Problem requirements :: What is needed is an exact copy of every line from the one with "sont affichés depuis" to the end of the entries below, without the pictures.

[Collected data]
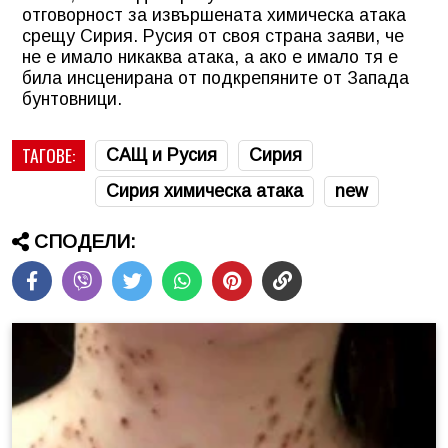
отговорност за извършената химическа атака
срещу Сирия. Русия от своя страна заяви, че
не е имало никаква атака, а ако е имало тя е
била инсценирана от подкрепяните от Запада
бунтовници.
ТАГОВЕ:
САЩ и Русия
Сирия
Сирия химическа атака
new
СПОДЕЛИ:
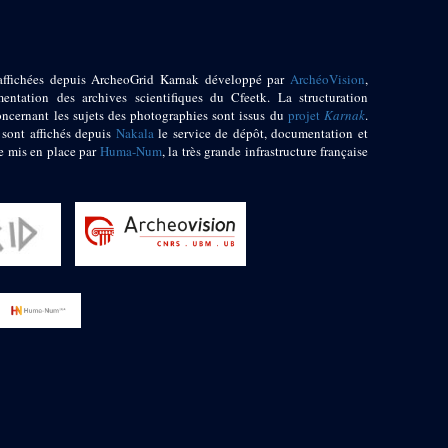
affichées depuis ArcheoGrid Karnak développé par
ArchéoVision
,
entation des archives scientifiques du Cfeetk. La structuration
oncernant les sujets des photographies sont issus du
projet
Karnak
.
 sont affichés depuis
Nakala
le service de dépôt, documentation et
e mis en place par
Huma-Num
, la très grande infrastructure française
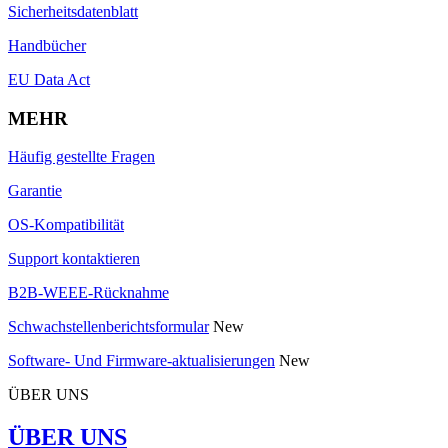
Sicherheitsdatenblatt
Handbücher
EU Data Act
MEHR
Häufig gestellte Fragen
Garantie
OS-Kompatibilität
Support kontaktieren
B2B-WEEE-Rücknahme
Schwachstellenberichtsformular
New
Software- Und Firmware-aktualisierungen
New
ÜBER UNS
ÜBER UNS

Answer section ::
 sont affichés depuis
Nakala
le service de dépôt, documentation et
e mis en place par
Huma-Num
, la très grande infrastructure française
Sicherheitsdatenblatt
Handbücher
EU Data Act
MEHR
Häufig gestellte Fragen
Garantie
OS-Kompatibilität
Support kontaktieren
B2B-WEEE-Rücknahme
Schwachstellenberichtsformular
New
Software- Und Firmware-aktualisierungen
New
ÜBER UNS
ÜBER UNS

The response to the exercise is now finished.